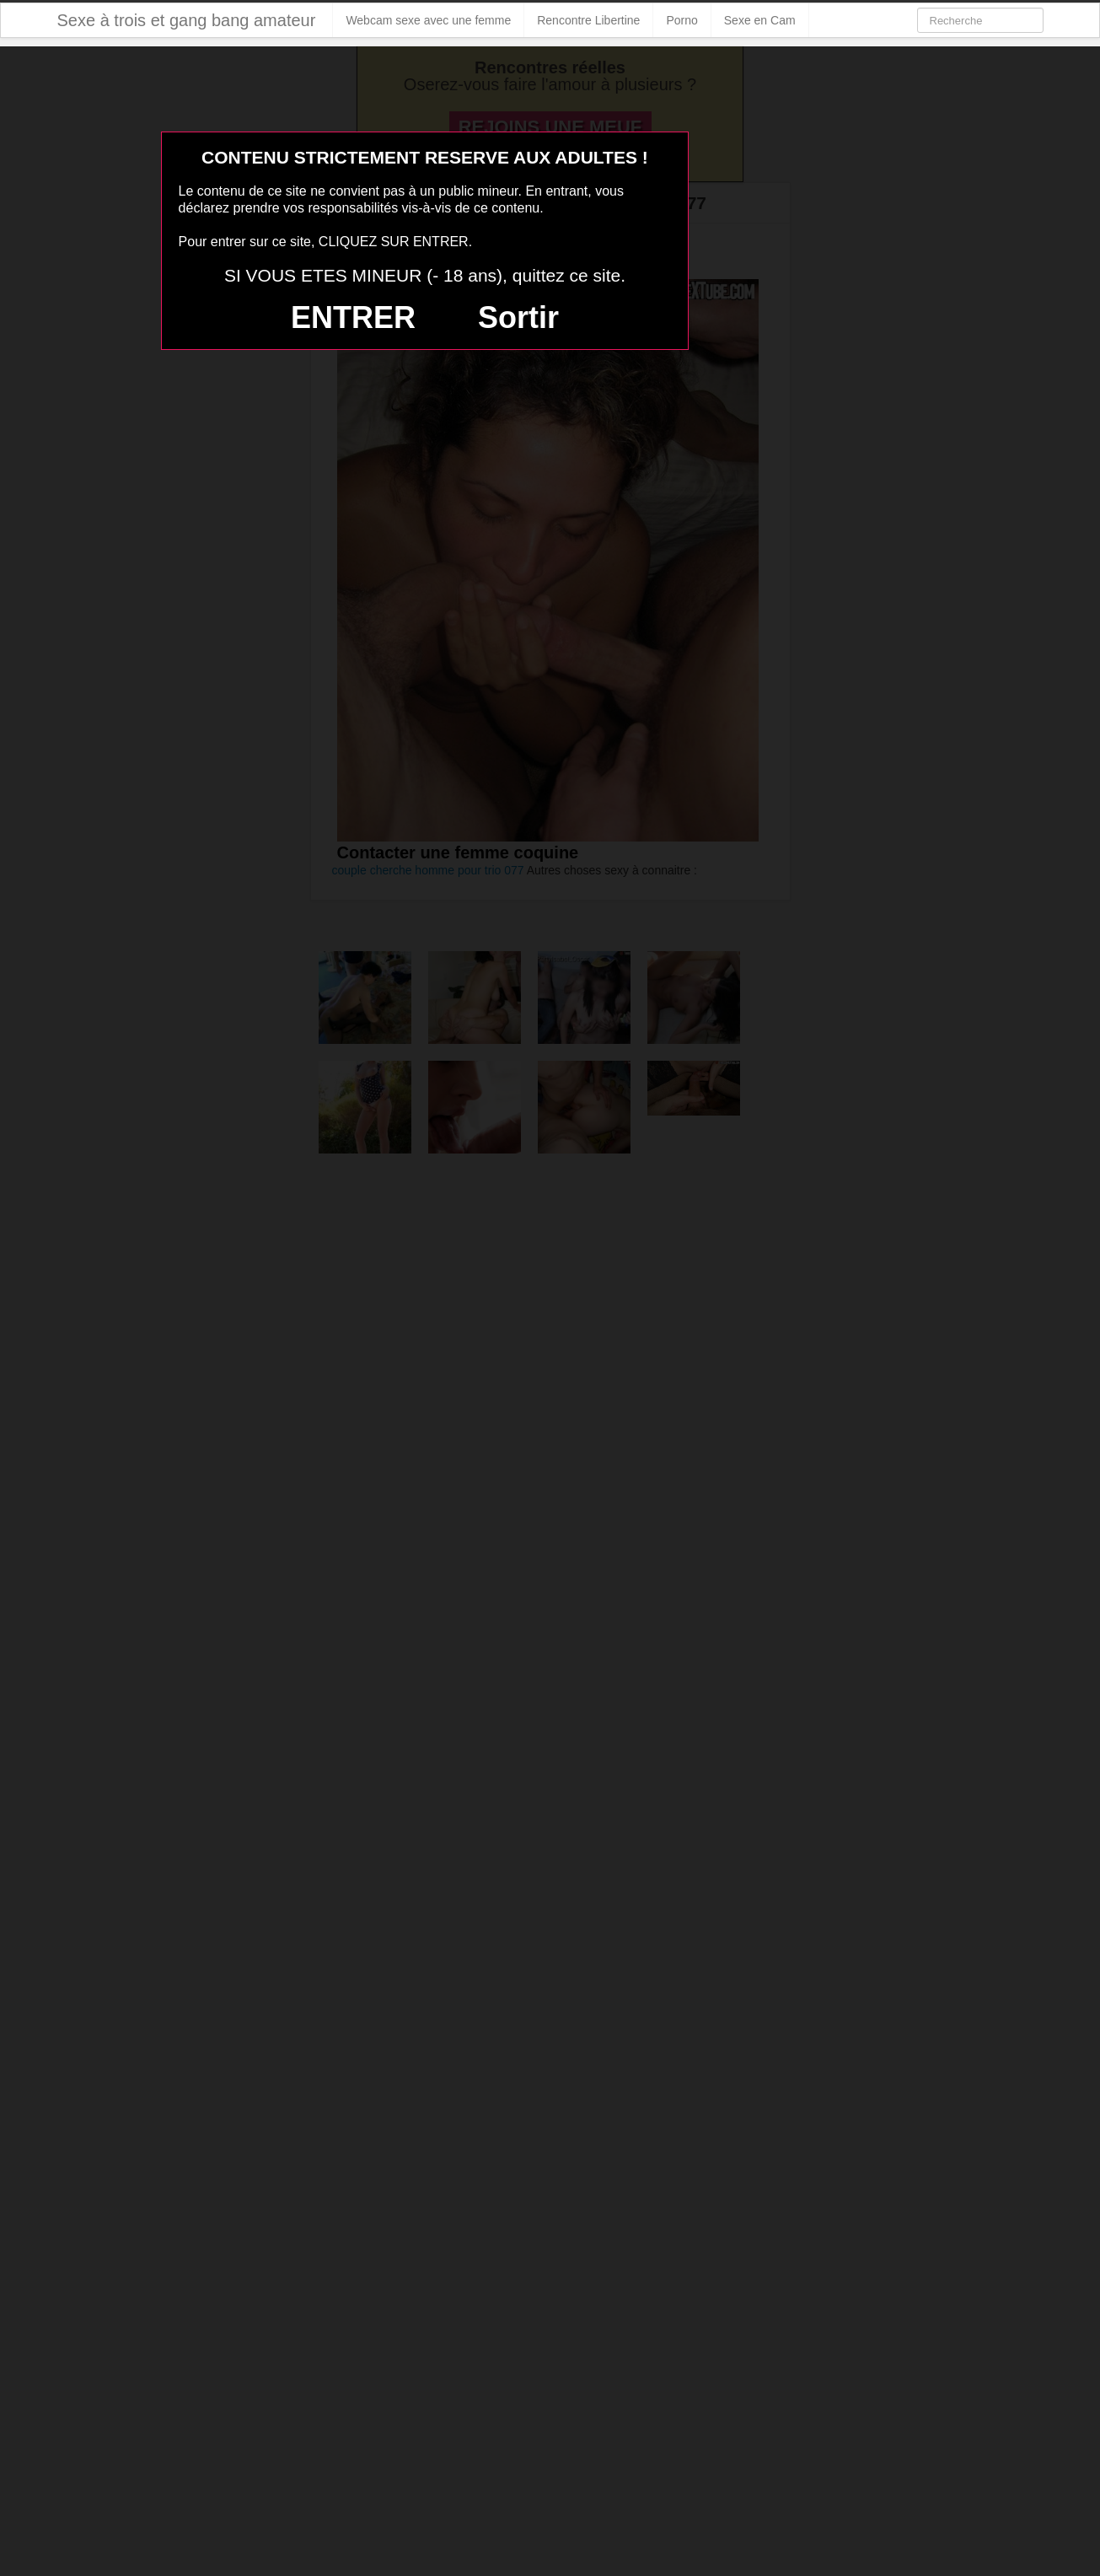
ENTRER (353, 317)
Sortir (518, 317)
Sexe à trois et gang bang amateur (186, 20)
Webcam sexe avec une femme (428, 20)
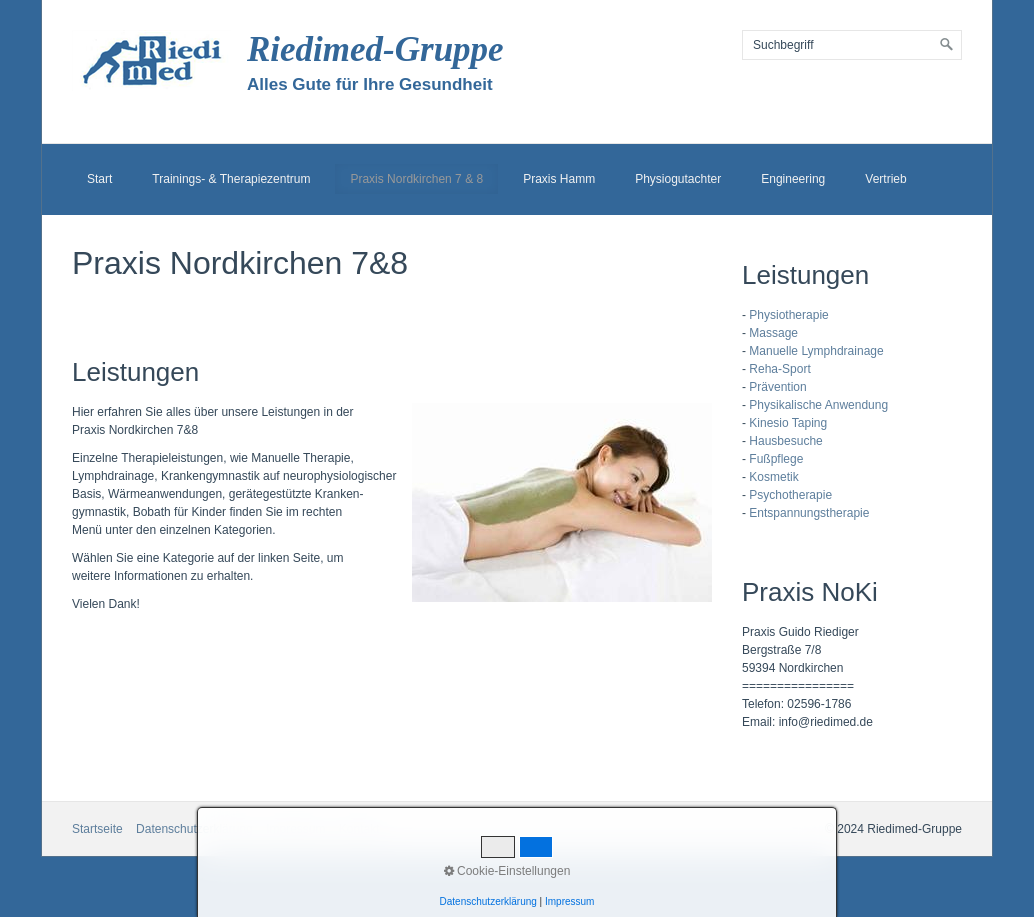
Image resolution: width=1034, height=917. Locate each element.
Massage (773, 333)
...
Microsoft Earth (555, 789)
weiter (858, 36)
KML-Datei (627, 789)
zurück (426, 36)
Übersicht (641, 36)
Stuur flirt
---
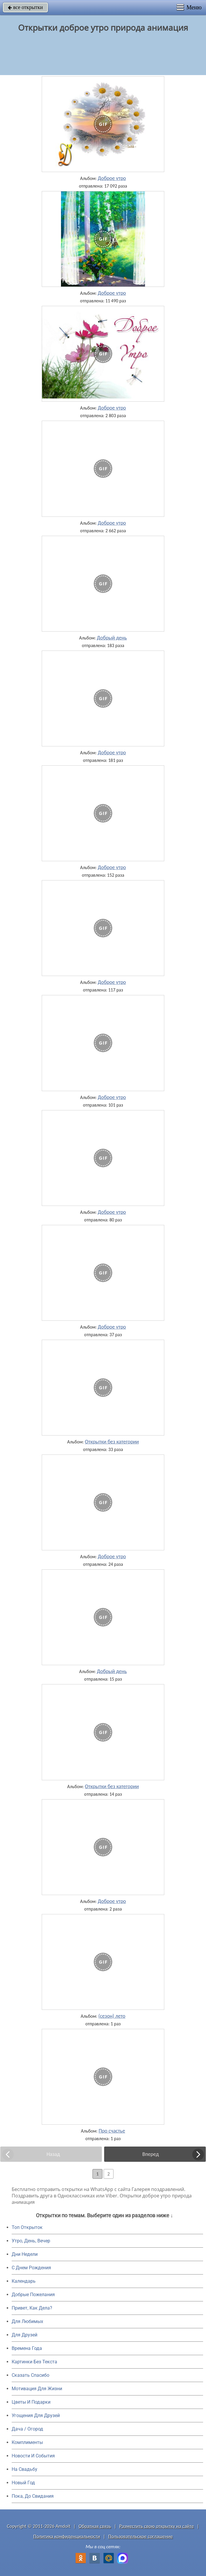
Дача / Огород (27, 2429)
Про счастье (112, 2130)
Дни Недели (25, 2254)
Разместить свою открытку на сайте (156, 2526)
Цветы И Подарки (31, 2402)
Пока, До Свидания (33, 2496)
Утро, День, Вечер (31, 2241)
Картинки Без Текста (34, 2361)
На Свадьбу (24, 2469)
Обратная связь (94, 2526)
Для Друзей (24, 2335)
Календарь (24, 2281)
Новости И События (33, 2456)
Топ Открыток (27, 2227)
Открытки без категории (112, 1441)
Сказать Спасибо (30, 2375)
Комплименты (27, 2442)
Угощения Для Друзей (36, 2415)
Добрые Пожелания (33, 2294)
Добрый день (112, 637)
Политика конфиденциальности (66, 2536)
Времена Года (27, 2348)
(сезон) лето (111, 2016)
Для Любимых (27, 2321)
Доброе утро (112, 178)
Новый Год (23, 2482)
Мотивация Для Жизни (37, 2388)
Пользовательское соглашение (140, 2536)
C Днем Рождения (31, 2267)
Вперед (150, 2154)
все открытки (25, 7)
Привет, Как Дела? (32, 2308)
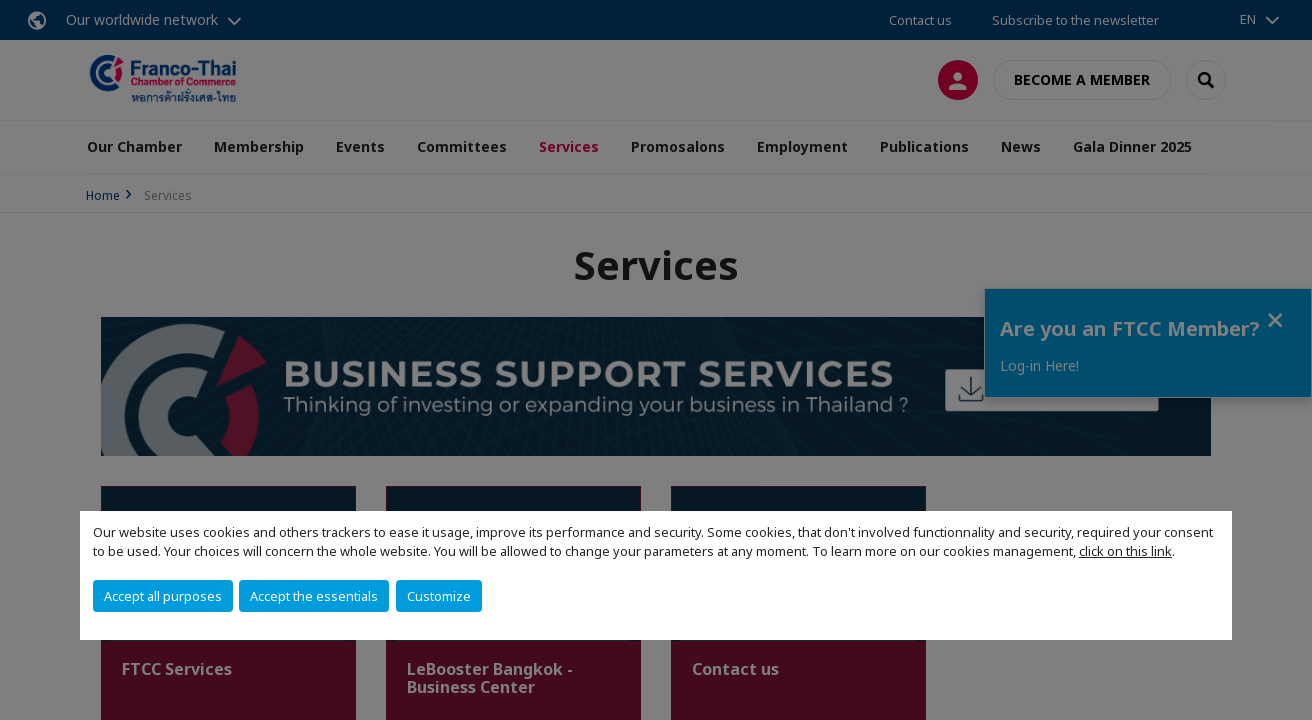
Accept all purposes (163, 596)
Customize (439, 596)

What you are asked to do:
Output exactly the lines of the listing above that start with the one holding "Политика конфиденциальности (66, 2536)" and go on through the one holding "Customize (439, 596)"; leave the pictures out.

Answer to the problem:
Политика конфиденциальности (66, 2536)
Времена Года (27, 2348)
(сезон) лето (111, 2016)
Для Любимых (27, 2321)
Доброе утро (112, 178)
Новый Год (23, 2482)
Мотивация Для Жизни (37, 2388)
Пользовательское соглашение (140, 2536)
C Днем Рождения (31, 2267)
Вперед (150, 2154)
все открытки (25, 7)
Привет, Как Дела? (32, 2308)
Accept all purposes (163, 596)
Customize (439, 596)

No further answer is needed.